### Aim of the task
For this exercise, copy each line of the records that contains the word "ricordo".

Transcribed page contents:
┌────────

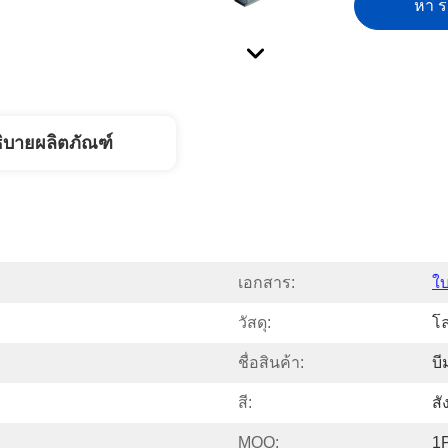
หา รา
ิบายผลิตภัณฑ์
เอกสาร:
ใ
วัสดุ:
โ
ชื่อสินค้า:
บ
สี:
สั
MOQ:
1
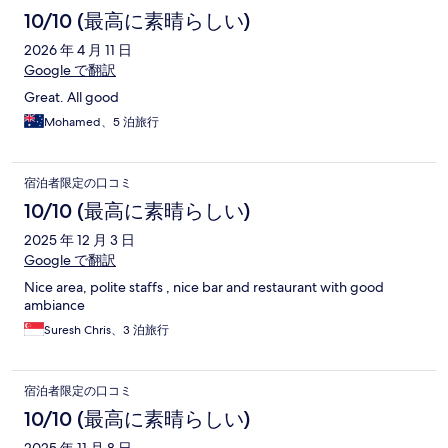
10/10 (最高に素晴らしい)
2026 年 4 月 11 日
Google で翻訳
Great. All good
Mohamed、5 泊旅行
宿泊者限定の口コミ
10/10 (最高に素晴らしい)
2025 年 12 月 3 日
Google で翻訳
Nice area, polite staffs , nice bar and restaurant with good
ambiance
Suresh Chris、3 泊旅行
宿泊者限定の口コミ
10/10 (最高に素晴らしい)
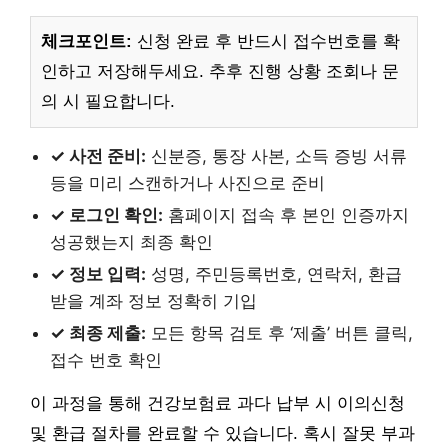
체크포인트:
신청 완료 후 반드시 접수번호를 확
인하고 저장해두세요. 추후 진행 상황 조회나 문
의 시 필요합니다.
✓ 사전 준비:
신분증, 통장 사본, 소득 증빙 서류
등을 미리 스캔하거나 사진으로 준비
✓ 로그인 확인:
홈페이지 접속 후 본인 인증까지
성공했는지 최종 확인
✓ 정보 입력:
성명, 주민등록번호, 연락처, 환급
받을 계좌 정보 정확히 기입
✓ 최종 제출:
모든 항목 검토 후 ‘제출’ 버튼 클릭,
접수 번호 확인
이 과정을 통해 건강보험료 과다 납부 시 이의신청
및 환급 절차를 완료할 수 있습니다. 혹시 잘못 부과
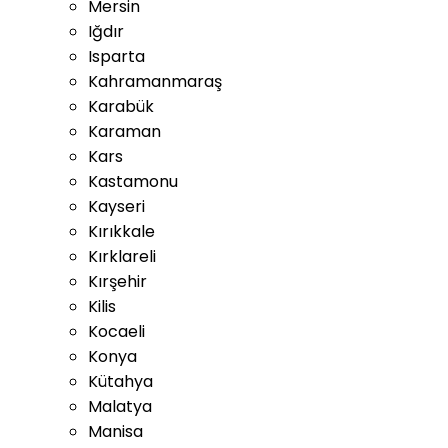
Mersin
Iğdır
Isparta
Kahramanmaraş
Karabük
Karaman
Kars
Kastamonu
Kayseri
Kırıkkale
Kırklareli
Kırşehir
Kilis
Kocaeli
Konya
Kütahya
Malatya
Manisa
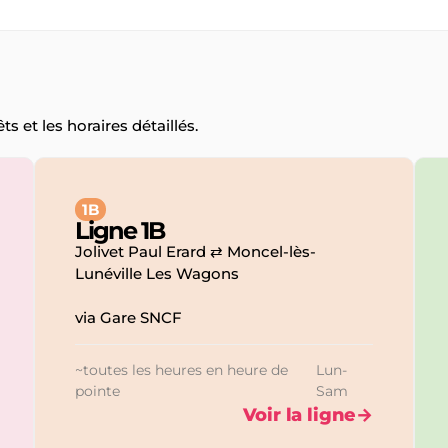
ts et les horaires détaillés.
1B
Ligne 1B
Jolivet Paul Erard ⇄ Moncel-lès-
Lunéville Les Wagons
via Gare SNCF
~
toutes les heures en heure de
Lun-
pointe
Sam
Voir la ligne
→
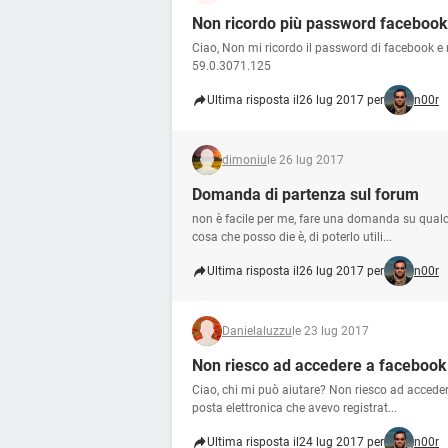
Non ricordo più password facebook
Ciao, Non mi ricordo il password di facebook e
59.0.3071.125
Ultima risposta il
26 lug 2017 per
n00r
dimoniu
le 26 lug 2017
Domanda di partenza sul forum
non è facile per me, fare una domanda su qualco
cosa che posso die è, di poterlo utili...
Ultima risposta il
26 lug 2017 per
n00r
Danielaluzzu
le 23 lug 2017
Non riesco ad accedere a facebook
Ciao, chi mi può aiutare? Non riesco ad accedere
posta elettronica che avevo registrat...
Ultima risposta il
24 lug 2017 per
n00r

└────────

### Your response
Non ricordo più password facebook
Ciao, Non mi ricordo il password di facebook e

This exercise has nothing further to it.